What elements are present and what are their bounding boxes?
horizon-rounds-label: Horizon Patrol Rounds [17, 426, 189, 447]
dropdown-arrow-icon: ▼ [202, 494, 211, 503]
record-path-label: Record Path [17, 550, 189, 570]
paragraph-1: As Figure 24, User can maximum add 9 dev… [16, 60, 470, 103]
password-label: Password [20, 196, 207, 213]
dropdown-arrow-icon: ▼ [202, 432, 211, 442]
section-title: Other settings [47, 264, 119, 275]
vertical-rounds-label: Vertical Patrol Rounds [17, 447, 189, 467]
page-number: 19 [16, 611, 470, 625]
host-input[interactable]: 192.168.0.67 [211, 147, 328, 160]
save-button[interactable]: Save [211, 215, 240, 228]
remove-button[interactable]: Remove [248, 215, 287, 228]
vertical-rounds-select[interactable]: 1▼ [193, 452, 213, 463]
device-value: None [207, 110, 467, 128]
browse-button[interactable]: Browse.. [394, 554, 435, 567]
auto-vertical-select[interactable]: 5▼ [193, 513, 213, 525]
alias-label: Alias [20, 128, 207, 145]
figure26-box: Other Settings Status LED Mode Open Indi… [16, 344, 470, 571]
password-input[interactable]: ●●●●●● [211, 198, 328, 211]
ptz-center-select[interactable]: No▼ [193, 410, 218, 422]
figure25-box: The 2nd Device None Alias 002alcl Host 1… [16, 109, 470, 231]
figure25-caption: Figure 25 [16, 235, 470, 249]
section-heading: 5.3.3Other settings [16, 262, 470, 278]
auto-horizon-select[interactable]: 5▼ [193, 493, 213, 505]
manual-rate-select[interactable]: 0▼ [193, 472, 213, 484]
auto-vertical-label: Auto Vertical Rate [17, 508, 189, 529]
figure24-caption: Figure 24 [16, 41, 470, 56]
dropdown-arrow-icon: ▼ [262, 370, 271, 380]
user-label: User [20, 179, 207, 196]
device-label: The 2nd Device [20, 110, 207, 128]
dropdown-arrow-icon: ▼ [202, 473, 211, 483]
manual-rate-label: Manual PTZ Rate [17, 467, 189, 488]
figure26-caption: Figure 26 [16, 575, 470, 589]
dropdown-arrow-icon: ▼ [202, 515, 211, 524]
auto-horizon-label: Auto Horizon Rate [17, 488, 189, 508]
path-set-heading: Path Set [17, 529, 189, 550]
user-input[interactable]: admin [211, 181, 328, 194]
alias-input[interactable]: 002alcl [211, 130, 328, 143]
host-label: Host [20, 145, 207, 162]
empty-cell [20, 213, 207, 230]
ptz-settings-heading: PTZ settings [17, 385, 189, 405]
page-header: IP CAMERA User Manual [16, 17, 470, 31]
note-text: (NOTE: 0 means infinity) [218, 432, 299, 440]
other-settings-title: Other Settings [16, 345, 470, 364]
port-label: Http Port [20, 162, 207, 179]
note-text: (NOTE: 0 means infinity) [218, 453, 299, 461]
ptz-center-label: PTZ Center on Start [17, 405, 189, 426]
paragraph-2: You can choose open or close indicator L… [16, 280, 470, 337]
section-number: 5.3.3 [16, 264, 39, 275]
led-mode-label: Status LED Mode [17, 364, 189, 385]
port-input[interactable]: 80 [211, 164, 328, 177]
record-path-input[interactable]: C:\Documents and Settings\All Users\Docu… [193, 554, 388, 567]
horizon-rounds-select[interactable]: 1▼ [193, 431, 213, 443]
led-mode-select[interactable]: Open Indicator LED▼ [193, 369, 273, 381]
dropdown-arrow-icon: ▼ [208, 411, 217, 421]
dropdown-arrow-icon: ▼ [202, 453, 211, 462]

WORK TO BE COMPLETED | The only acceptable answer is a number: how many lines of the listing contain the word "section".

RESPONSE AREA | 3